Loto-Quebec and the Quebec government have agreed to reimburse therapy fees paid by thousands of problem gamblers between 1994 and 2002, but gambling advocates say the deal is a dud.

The agreement, subject to approval by a judge in March, ends an eight-year legal battle that began with a class-action lawsuit filed by video-lottery terminal addicts in 2001.

A total of 250,000 gamblers are expected to receive as much as $50 million in total compensation but the government will not admit any fault.

Those claiming compensation will have to provide a doctor's letter and a bill.

Gambling addicts who received therapy after 2002 are not eligible for compensation because medicare has been covering their bills.


Anti-gambling advocates say the deal is not a victory because the government has not admitted any responsibility for problem gambling.

Author and gambling expert Pierre Desjardins told CTV's Annie DeMelt that a court-ordered settlement would have forced Quebec to take responsibility for gambling addiction.
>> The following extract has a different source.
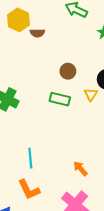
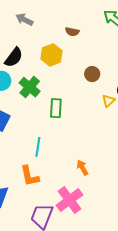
yellow hexagon: (18, 20) -> (52, 55), moved
green rectangle: (60, 99) -> (56, 108), moved, turned 66

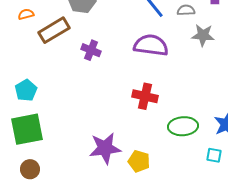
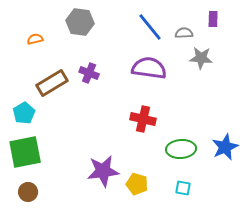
orange semicircle: (26, 14) -> (35, 39), moved
brown rectangle: (54, 30) -> (52, 83), moved
cyan square: (214, 155) -> (183, 188), moved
He says video-lottery terminals are a particular menace.

"All of the (studies), all the experts say there is a big problem with those machines," he said in an interview on Thursday.

"Loto-Quebec refuses to admit it and this is the problem. We want these machines out of the bars and restaurants."

The plaintiffs say around 119,000 Quebec gamblers can trace their addiction to VLTs.

Loto-Quebec had no immediate comment on the settlement.

The gambling agency will publish notices in newspapers on January 16 to announce the deal.